Google’s Pixel Camera Mastermind Moves To Adobe To Work On A ‘Universal’ Camera App
When someone asks us for thoughts about the Google Pixel phone line, the first thing to come up is almost always the camera. The Google Pixel line is known as having one of the best experiences of any phone, and the success there is typically associated with one man. That man, one Marc Levoy, left Google earlier this year and has now found a new home at Adobe.
As reported in a tweet by David Imel of Android Authority, Levoy has joined Adobe as a Vice President and Fellow to work on computational photography projects, including the existing Photoshop Camera app as well as a new “Universal Adobe Camera App”.
Just got word that Marc Levoy, who previously led Computational Photography at Google has just joined @Adobe as a VP and fellow to work on CP initiatives, as well as a “Universal Adobe Camera App” 👀
He’ll be working on the Photoshop Camera, research and sensei teams
— David ImeI (@DurvidImel) July 20, 2020
Now, as per a report by The Verge, Adobe appears to be working on a vaguely defined camera app that could work across platforms for virtually any smartphone.
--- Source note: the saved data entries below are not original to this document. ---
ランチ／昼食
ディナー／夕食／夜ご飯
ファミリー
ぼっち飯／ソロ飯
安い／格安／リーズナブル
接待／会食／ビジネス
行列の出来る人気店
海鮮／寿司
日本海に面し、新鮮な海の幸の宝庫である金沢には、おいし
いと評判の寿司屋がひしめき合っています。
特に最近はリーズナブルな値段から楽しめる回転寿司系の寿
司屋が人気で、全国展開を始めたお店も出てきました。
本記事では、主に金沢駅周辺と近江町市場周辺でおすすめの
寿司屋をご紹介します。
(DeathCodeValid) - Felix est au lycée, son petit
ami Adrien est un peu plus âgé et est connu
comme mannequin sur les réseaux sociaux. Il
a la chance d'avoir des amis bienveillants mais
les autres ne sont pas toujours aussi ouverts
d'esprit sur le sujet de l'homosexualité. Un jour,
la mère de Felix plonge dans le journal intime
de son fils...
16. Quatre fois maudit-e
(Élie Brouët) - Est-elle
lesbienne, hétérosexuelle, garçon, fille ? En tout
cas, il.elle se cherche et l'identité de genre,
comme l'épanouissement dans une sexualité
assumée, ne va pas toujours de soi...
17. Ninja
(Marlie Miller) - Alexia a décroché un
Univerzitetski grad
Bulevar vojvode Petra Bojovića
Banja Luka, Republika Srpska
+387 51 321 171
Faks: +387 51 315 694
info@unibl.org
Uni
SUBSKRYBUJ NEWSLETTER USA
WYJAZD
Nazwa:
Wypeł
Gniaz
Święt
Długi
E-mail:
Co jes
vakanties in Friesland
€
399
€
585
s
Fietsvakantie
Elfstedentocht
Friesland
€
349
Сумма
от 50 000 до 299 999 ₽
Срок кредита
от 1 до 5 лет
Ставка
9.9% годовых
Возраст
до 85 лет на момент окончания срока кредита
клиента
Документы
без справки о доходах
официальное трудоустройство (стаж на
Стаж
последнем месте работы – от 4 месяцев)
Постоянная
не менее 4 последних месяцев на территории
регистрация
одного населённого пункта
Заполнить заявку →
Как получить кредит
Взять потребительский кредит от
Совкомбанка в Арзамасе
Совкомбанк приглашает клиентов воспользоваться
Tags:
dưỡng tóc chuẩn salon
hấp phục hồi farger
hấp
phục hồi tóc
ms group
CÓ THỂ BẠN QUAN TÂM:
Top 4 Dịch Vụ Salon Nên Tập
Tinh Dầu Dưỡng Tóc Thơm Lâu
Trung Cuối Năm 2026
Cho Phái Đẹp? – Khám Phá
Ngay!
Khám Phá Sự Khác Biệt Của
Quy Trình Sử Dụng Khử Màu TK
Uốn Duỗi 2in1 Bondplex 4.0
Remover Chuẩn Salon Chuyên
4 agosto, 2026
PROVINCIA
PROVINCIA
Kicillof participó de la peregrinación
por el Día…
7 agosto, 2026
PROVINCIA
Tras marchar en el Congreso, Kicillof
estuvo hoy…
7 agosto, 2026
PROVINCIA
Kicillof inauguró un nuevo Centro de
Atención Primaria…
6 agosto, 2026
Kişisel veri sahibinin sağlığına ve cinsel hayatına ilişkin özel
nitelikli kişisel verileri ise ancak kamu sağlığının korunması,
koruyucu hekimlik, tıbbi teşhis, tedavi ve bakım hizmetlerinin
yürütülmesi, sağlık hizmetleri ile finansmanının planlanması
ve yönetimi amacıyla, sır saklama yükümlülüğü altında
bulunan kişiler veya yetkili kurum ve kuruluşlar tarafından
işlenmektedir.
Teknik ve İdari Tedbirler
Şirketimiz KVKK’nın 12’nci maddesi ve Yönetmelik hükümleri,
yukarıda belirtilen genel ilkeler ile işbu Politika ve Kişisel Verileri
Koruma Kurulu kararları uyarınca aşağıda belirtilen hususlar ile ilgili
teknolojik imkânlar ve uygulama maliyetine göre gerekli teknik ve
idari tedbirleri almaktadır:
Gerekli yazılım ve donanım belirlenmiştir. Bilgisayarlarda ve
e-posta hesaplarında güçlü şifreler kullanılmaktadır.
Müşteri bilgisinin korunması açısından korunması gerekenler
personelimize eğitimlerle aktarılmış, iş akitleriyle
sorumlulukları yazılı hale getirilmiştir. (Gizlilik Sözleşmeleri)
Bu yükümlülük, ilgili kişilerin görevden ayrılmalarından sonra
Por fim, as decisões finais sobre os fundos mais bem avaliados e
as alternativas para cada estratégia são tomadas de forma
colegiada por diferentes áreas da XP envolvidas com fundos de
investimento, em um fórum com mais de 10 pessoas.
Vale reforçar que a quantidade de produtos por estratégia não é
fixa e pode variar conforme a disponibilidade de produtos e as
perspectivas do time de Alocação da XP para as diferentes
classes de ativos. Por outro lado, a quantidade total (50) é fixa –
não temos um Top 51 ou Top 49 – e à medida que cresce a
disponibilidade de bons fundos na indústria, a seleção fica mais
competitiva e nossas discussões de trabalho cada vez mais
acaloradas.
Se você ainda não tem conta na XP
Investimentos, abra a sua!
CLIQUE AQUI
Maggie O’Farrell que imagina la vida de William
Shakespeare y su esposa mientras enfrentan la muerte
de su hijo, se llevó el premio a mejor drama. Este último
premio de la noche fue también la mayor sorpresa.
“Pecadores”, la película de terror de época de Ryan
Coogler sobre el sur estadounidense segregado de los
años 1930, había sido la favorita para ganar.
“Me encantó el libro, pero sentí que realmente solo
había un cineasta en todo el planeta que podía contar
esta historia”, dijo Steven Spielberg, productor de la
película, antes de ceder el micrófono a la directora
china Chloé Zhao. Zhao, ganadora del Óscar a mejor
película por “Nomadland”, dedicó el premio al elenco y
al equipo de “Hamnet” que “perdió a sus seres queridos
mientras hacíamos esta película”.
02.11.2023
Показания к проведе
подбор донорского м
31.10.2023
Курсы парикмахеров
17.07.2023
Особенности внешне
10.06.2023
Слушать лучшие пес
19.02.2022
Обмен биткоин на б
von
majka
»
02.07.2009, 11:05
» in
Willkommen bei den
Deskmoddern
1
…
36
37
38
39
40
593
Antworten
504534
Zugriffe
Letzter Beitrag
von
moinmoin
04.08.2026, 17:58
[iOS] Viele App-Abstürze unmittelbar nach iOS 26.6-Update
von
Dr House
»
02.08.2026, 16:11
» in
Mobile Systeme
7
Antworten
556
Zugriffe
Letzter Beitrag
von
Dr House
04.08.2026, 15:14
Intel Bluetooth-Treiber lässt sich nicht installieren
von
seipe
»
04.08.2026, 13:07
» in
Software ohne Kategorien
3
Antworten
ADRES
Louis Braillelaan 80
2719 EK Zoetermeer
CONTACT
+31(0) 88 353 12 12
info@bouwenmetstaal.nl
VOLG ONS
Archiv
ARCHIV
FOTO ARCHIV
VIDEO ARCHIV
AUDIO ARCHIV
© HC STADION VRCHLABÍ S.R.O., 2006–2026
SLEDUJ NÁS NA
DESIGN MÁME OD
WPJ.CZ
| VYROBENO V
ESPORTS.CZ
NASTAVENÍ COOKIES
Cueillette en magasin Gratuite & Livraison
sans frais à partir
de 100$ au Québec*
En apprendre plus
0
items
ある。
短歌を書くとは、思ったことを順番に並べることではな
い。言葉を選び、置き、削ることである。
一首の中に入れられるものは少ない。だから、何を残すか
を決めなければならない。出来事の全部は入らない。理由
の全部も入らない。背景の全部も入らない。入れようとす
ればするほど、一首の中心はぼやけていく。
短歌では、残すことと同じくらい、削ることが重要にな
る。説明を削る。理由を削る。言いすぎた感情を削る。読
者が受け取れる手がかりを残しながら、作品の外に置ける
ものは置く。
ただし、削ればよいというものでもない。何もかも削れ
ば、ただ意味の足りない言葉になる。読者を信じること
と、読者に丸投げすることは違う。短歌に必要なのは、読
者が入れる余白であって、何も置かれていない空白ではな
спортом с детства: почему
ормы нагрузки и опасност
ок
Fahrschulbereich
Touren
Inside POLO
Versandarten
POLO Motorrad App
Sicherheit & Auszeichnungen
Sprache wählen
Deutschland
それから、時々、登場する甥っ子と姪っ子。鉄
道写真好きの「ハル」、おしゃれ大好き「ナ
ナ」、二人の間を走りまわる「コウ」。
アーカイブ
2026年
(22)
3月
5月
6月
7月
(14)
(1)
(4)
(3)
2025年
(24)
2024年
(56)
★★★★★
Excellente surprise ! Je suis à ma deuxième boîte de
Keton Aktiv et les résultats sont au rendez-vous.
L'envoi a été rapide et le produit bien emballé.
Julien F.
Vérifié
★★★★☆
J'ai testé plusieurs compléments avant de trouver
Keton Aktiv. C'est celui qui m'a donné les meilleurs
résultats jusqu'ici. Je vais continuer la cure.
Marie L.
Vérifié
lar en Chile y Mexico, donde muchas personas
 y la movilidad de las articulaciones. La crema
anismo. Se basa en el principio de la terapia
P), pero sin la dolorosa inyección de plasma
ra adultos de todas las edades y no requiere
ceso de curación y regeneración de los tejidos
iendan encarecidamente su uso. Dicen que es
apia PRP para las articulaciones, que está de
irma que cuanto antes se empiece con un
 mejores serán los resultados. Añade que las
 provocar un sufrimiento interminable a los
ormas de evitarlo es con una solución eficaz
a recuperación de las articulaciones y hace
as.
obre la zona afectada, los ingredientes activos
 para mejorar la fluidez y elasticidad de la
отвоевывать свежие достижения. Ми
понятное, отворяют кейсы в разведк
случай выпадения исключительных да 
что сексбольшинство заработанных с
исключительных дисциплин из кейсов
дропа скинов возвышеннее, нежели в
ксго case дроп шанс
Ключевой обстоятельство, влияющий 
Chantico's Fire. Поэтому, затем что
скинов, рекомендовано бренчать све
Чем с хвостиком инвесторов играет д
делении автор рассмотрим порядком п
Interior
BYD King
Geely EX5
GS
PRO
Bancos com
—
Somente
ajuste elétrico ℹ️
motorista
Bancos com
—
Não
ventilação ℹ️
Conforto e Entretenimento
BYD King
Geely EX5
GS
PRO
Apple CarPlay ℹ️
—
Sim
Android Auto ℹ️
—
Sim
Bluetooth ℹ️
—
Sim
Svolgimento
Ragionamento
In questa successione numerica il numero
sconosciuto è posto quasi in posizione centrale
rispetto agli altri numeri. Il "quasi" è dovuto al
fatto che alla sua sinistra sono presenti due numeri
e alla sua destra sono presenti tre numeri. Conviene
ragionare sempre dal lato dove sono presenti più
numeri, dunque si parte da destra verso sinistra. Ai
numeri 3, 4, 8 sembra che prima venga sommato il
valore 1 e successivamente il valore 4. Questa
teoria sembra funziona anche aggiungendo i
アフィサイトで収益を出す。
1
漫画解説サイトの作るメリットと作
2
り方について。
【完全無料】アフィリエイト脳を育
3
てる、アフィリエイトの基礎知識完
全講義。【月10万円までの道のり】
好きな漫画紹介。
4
The company stated in an email that Levoy’s work will be “centered on the concept of a universal camera app.”
The report also notes that such a concept is indefinite at the moment, and could mean either a platform like ones used by Facebook or Snapchat, or app that would be functional for both smartphones and professional-level digital cameras.
Adobe already does provide a camera app in its Lightroom and Photoshop Camera products, so it’s possible that will be basis for Levoy’s future work.
Before coming over to Adobe, Levoy spent six years at Google, heading up a team that developed the computational photography technology behind the cameras inside Google’s Pixel smartphones. His work enabled Pixels to take high-quality photos without as much hardware as competitors like Apple’s iPhone.
Levoy also worked on the camera of the Google Glass Explorer Edition and launched a research project at Stanford that eventually led to Google Streetview.
It’s unclear why Levoy left Google, but the latest Pixel 4 was underwhelming, with reports suggesting that the search giant sold only two million units after six months of sales. A more affordable “4a” version is still expected sometime this year though Levoy’s level of involvement in the camera department for the product is something we don’t quite know.